## SUPPLIED ENTRIES
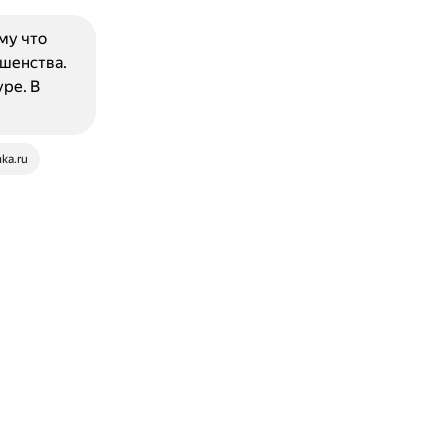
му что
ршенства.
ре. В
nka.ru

==

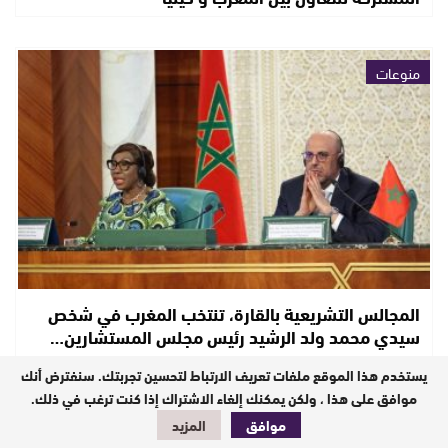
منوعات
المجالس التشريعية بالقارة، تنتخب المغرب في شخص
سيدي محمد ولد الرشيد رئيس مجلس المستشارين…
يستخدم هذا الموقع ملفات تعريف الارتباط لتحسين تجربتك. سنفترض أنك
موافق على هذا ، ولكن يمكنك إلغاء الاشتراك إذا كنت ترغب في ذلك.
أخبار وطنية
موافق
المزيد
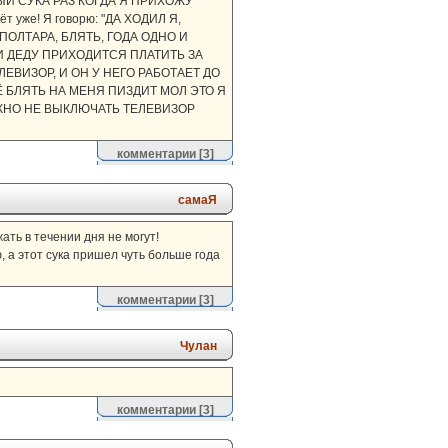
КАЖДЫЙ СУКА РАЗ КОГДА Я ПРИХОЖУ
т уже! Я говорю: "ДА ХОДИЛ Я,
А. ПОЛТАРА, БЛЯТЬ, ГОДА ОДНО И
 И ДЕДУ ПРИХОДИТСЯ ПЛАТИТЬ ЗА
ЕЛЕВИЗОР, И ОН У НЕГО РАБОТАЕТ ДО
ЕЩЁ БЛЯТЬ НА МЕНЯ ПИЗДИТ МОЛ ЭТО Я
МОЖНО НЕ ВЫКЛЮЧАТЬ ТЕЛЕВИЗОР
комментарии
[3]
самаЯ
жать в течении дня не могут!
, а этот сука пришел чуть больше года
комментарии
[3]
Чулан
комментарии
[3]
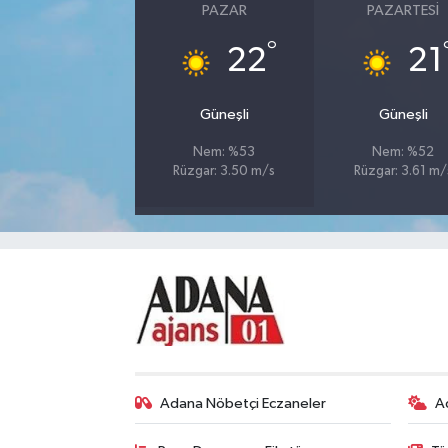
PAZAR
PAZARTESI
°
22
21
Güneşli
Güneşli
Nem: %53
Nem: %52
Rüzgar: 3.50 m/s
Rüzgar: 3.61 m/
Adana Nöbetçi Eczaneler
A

## EXERCISE
Only lines with the string "موافق" belong in the answer; copy each of them from the listing.

## FINAL ANSWER
موافق على هذا ، ولكن يمكنك إلغاء الاشتراك إذا كنت ترغب في ذلك.
موافق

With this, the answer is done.